___ Extracted material
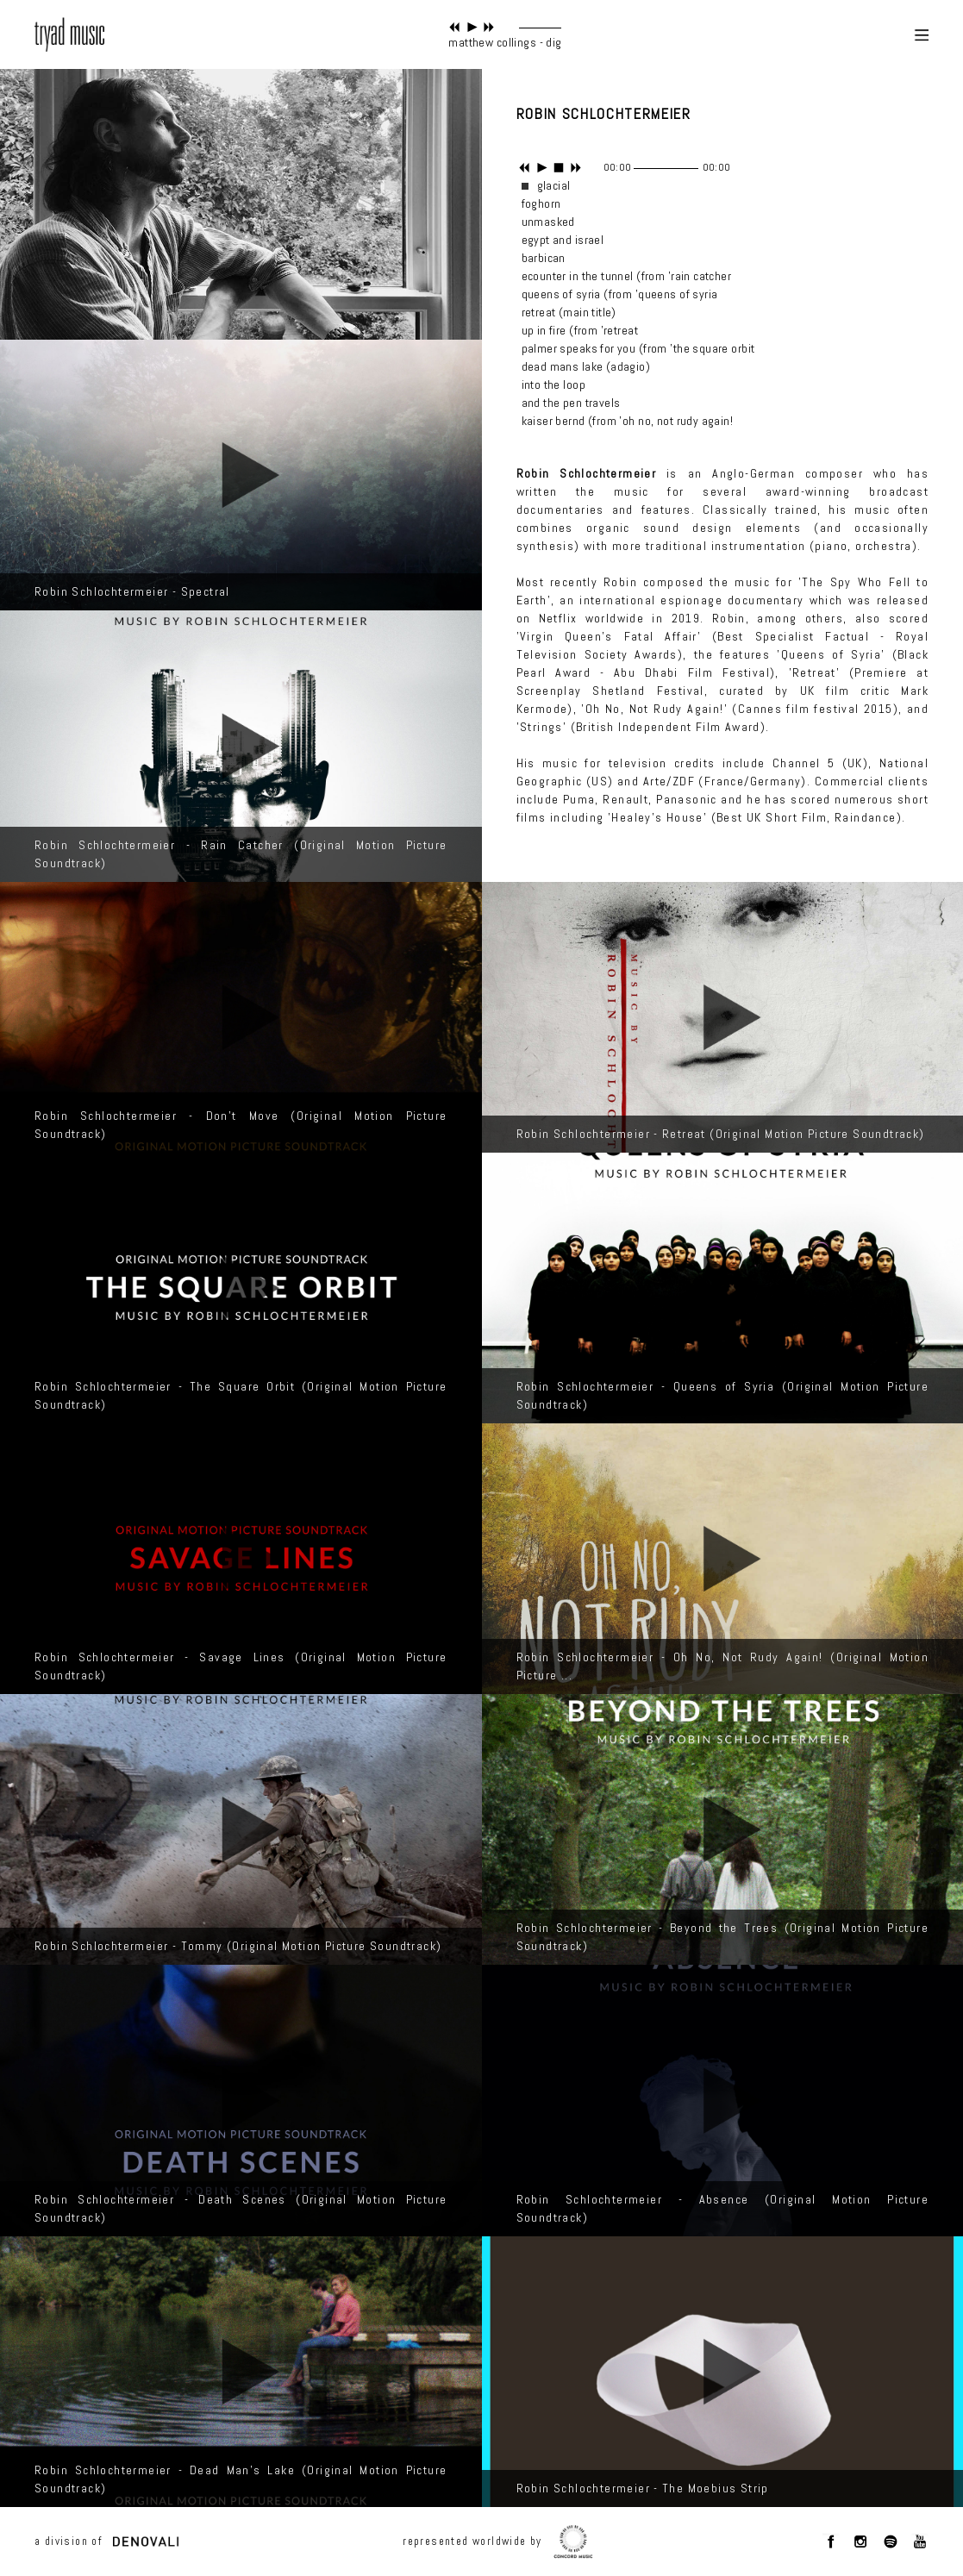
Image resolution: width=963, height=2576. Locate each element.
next (489, 27)
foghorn (541, 203)
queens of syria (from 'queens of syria (620, 294)
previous (454, 27)
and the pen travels (571, 402)
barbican (544, 258)
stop (559, 167)
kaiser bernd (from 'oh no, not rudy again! (628, 420)
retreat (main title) (569, 312)
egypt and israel (563, 239)
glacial (554, 185)
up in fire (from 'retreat (580, 330)
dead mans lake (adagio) (586, 366)
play (472, 27)
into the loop (553, 384)
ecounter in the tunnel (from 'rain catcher (627, 276)
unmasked (548, 221)
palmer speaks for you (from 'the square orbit (638, 348)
______
§ Your goal
Check each line above for the word "retreat" and copy every line that has it.

§ Answer
retreat (main title) (569, 312)
up in fire (from 'retreat (580, 330)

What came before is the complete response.